++++ RECORDS SUPPLIED ++++

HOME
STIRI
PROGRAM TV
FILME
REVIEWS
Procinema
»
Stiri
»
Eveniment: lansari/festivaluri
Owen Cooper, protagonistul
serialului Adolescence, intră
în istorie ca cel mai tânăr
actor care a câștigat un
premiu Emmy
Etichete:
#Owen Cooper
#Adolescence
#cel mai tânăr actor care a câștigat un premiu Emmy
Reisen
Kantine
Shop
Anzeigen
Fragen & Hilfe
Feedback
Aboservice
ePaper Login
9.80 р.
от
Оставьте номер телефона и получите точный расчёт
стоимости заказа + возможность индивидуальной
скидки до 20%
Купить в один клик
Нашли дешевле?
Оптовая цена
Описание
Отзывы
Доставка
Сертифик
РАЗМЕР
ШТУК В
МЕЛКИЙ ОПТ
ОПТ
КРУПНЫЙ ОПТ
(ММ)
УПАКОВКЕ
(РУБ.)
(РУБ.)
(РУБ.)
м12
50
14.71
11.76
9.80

++++
++++ RECORDS SUPPLIED ++++

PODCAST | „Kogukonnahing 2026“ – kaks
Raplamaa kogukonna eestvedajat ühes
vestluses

++++

#### THE TASK:
Since only a number is wanted, report how many lines of the listing include the word "câștigat".

#### EXPECTED OUTPUT:
2